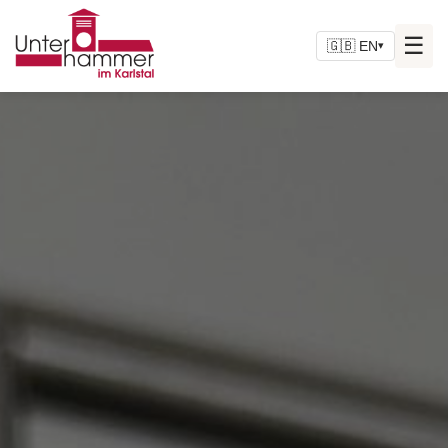
☰
🇬🇧 EN
▾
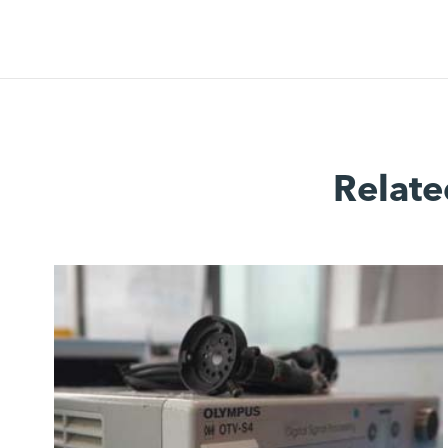
Relate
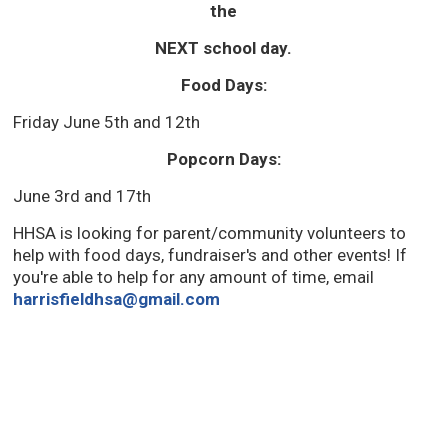
the
NEXT school day.
Food Days:
Friday June 5th and 12th
Popcorn Days:
June 3rd and 17th
HHSA is looking for parent/community volunteers to
help with food days, fundraiser's and other events! If
you're able to help for any amount of time, email
harrisfieldhsa@gmail.com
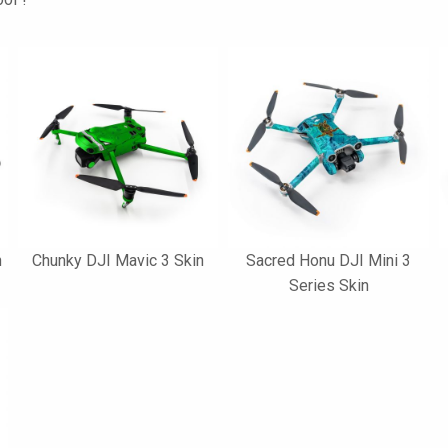
n
Chunky DJI Mavic 3 Skin
Sacred Honu DJI Mini 3
Series Skin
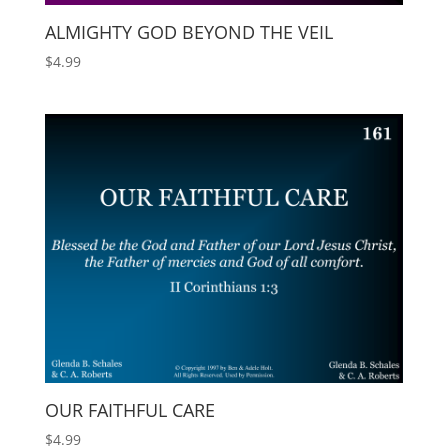
ALMIGHTY GOD BEYOND THE VEIL
$
4.99
OUR FAITHFUL CARE
$
4.99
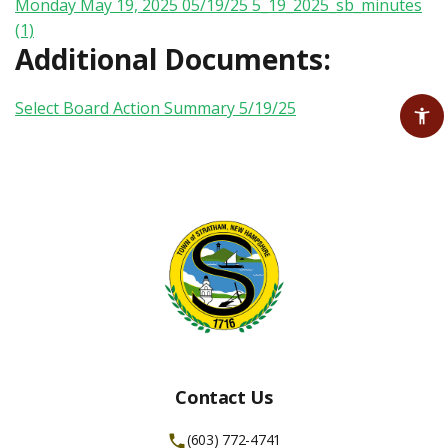
Monday May 19, 2025 05/19/25
5_19_2025_sb_minutes
(1)
Additional Documents:
Select Board Action Summary 5/19/25
Contact Us
(603) 772-4741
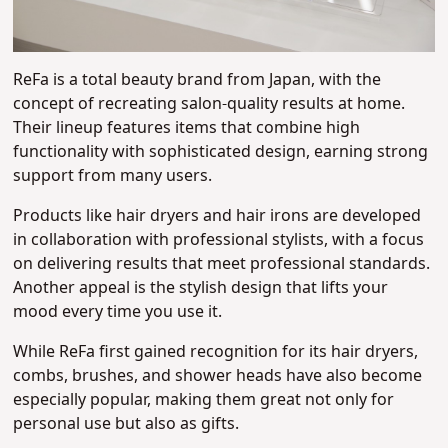
ReFa is a total beauty brand from Japan, with the
concept of recreating salon-quality results at home.
Their lineup features items that combine high
functionality with sophisticated design, earning strong
support from many users.
Products like hair dryers and hair irons are developed
in collaboration with professional stylists, with a focus
on delivering results that meet professional standards.
Another appeal is the stylish design that lifts your
mood every time you use it.
While ReFa first gained recognition for its hair dryers,
combs, brushes, and shower heads have also become
especially popular, making them great not only for
personal use but also as gifts.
________________________________________
▶ _EXERCISE AIM_
When a line contains the string "results", copy it from the records.

▶ _TASK RESPONSE_
concept of recreating salon-quality results at home.
on delivering results that meet professional standards.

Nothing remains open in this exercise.